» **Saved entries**
──────────────────────────────

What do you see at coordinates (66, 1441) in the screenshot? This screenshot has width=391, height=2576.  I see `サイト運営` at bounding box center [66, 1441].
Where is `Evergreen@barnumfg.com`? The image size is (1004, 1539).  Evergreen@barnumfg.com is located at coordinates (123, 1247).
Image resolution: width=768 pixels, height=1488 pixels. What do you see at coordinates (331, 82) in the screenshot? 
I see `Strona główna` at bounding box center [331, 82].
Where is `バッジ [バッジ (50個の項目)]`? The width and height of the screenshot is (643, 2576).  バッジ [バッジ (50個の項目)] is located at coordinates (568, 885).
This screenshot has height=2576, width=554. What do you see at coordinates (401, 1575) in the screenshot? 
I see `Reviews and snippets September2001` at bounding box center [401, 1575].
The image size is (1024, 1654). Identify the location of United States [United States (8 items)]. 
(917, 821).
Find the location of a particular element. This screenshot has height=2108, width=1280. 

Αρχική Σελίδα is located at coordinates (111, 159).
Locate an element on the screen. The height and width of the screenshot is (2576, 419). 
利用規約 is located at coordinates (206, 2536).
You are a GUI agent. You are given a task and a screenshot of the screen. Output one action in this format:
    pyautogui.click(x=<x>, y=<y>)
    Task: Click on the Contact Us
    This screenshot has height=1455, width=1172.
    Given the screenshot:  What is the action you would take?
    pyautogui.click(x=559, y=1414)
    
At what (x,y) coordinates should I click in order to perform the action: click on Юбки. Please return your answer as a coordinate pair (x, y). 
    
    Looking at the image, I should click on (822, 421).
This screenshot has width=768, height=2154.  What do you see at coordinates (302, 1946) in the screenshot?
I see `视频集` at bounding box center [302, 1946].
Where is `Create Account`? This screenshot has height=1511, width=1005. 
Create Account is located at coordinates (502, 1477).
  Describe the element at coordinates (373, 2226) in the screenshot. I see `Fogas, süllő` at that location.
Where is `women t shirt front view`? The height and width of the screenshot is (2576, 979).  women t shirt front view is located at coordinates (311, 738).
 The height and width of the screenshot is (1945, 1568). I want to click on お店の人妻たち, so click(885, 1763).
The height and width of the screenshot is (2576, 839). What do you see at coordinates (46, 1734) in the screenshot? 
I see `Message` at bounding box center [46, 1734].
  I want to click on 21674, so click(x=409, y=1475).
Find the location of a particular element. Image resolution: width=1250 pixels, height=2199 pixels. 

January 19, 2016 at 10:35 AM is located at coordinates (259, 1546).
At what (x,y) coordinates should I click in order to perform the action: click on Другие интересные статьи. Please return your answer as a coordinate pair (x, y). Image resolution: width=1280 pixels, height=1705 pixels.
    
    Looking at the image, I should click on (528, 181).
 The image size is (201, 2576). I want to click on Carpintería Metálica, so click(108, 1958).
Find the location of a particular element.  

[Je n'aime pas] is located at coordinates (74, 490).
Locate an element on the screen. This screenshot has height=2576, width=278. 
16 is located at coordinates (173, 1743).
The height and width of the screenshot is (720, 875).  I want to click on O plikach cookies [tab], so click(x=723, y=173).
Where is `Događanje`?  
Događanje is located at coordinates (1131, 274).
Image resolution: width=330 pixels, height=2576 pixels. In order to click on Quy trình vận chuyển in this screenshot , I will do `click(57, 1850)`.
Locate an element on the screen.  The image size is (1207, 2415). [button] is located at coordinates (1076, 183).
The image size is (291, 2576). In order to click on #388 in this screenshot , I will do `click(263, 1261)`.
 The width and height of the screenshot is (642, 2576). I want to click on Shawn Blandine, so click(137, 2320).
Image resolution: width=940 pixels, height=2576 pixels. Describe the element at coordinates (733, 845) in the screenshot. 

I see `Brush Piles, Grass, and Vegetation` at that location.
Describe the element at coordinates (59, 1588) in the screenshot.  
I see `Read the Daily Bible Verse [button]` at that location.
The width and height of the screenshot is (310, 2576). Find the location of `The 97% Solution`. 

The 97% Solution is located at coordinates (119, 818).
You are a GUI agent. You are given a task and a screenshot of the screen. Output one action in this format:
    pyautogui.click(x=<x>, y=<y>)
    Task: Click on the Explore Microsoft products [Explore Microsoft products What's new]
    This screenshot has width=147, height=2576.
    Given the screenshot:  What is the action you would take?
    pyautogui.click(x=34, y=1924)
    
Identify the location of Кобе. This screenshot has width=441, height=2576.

──────────────────────────────

» **WHAT THE TASK REQUIRES**
Output the records in full, keeping them exactly as they are.

» **EXERCISE RESPONSE**
What do you see at coordinates (66, 1441) in the screenshot? This screenshot has width=391, height=2576.  I see `サイト運営` at bounding box center [66, 1441].
Where is `Evergreen@barnumfg.com`? The image size is (1004, 1539).  Evergreen@barnumfg.com is located at coordinates (123, 1247).
Image resolution: width=768 pixels, height=1488 pixels. What do you see at coordinates (331, 82) in the screenshot? 
I see `Strona główna` at bounding box center [331, 82].
Where is `バッジ [バッジ (50個の項目)]`? The width and height of the screenshot is (643, 2576).  バッジ [バッジ (50個の項目)] is located at coordinates (568, 885).
This screenshot has height=2576, width=554. What do you see at coordinates (401, 1575) in the screenshot? 
I see `Reviews and snippets September2001` at bounding box center [401, 1575].
The image size is (1024, 1654). Identify the location of United States [United States (8 items)]. 
(917, 821).
Find the location of a particular element. This screenshot has height=2108, width=1280. 

Αρχική Σελίδα is located at coordinates (111, 159).
Locate an element on the screen. The height and width of the screenshot is (2576, 419). 
利用規約 is located at coordinates (206, 2536).
You are a GUI agent. You are given a task and a screenshot of the screen. Output one action in this format:
    pyautogui.click(x=<x>, y=<y>)
    Task: Click on the Contact Us
    This screenshot has height=1455, width=1172.
    Given the screenshot:  What is the action you would take?
    pyautogui.click(x=559, y=1414)
    
At what (x,y) coordinates should I click in order to perform the action: click on Юбки. Please return your answer as a coordinate pair (x, y). 
    
    Looking at the image, I should click on (822, 421).
This screenshot has width=768, height=2154.  What do you see at coordinates (302, 1946) in the screenshot?
I see `视频集` at bounding box center [302, 1946].
Where is `Create Account`? This screenshot has height=1511, width=1005. 
Create Account is located at coordinates (502, 1477).
  Describe the element at coordinates (373, 2226) in the screenshot. I see `Fogas, süllő` at that location.
Where is `women t shirt front view`? The height and width of the screenshot is (2576, 979).  women t shirt front view is located at coordinates (311, 738).
 The height and width of the screenshot is (1945, 1568). I want to click on お店の人妻たち, so click(885, 1763).
The height and width of the screenshot is (2576, 839). What do you see at coordinates (46, 1734) in the screenshot? 
I see `Message` at bounding box center [46, 1734].
  I want to click on 21674, so click(x=409, y=1475).
Find the location of a particular element. Image resolution: width=1250 pixels, height=2199 pixels. 

January 19, 2016 at 10:35 AM is located at coordinates (259, 1546).
At what (x,y) coordinates should I click in order to perform the action: click on Другие интересные статьи. Please return your answer as a coordinate pair (x, y). Image resolution: width=1280 pixels, height=1705 pixels.
    
    Looking at the image, I should click on (528, 181).
 The image size is (201, 2576). I want to click on Carpintería Metálica, so click(108, 1958).
Find the location of a particular element.  

[Je n'aime pas] is located at coordinates (74, 490).
Locate an element on the screen. This screenshot has height=2576, width=278. 
16 is located at coordinates (173, 1743).
The height and width of the screenshot is (720, 875).  I want to click on O plikach cookies [tab], so click(x=723, y=173).
Where is `Događanje`?  
Događanje is located at coordinates (1131, 274).
Image resolution: width=330 pixels, height=2576 pixels. In order to click on Quy trình vận chuyển in this screenshot , I will do `click(57, 1850)`.
Locate an element on the screen.  The image size is (1207, 2415). [button] is located at coordinates (1076, 183).
The image size is (291, 2576). In order to click on #388 in this screenshot , I will do `click(263, 1261)`.
 The width and height of the screenshot is (642, 2576). I want to click on Shawn Blandine, so click(137, 2320).
Image resolution: width=940 pixels, height=2576 pixels. Describe the element at coordinates (733, 845) in the screenshot. 

I see `Brush Piles, Grass, and Vegetation` at that location.
Describe the element at coordinates (59, 1588) in the screenshot.  
I see `Read the Daily Bible Verse [button]` at that location.
The width and height of the screenshot is (310, 2576). Find the location of `The 97% Solution`. 

The 97% Solution is located at coordinates (119, 818).
You are a GUI agent. You are given a task and a screenshot of the screen. Output one action in this format:
    pyautogui.click(x=<x>, y=<y>)
    Task: Click on the Explore Microsoft products [Explore Microsoft products What's new]
    This screenshot has width=147, height=2576.
    Given the screenshot:  What is the action you would take?
    pyautogui.click(x=34, y=1924)
    
Identify the location of Кобе. This screenshot has width=441, height=2576.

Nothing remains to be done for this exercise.